Friday, April 02, 2004

Running.com - Your Site for Running

woot.

I got up around 5:30 and ran for thirty minutes today. It was enlightening. I managed it, just barely, which is good. It's been a while since I've run continuously for that long. I should remember to do so more often. For the health and capability benefits, sure, but afterwards, I'm always left with the confirmation that my concept of 'hard' when applied to thinking, is grossly miscalibrated. I always find it easier to approach difficult mental problems after completing some physical task(that is difficult, that is, sallying forth to the kitchen in quest for some chocolate wafers doesn't quite work)

Yesterday I was vaguely intimidated by a simple scripting language, and some parameter errors and exceptions! Not enough to affect much of what I did, or how I approached it, but it was something that gave me some pause, and affected my emotional balance. I was shifted towards cautious. Silliness. Having to push and push physically really puts the value of mental toil in perspective.

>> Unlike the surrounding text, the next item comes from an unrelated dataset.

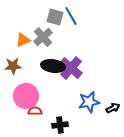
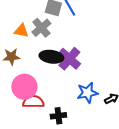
orange triangle: (23, 40) -> (21, 31), turned 35
red semicircle: (35, 111) -> (33, 102), size x1.5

But in some ways physical stress is much easier to approach and handle than mental stress. The solution is right there. You either stop, and fail, or keep moving your legs, and continue. You can set little goals for yourself, to the lamppost, to the street, to the next light, until my runnning partner stops. Mental stress doesn't have that simple interface.

You have to learn to trust in your personal strength and intelligence. To expect yourself to fill in the gaps as you go along. You can't look forward and see the operations you'll have to do. Building a realistic and accurate picture of your abilities, what they require, and how that affects the task.

It is vaguely like physical toil, in that you must know what you can do, what it takes, and that you can trust your body to fulfill what you ask of it.

In all things, self awareness.

A bit of arrogance and self confidence doesn't hurt either. I Can do this. It helps to have a partner in crime to push you along. You Will do this.

I am reminded of Carrie. (I know I know, but we lived together for two years, I'm allowed to be reminded of her occasionally) We constantly were talking about excercising together, or setting up a time to work out and things like that. We never did it. It was really a missed opportunity. It would have been nice to do things like that together.

I really went physically downhill in those two years, looking back. I was in decent shape in 2000, when we met, and I'm just now getting back into something like physical fitness. That probably was unpleasant for her. Well, I don't think actual obesity or such things is ever really in the cards for me, but I did lead a very sedentary life towards the end, and I probably was much less attractive. An unpleasant thought.

Strange thoughts to come of running. You could probably stand to go run for thirty minutes. Perhaps it will allow you to ruminate upon diverse subjects afterwards as well. It certainly makes breakfast afterwards pleasant.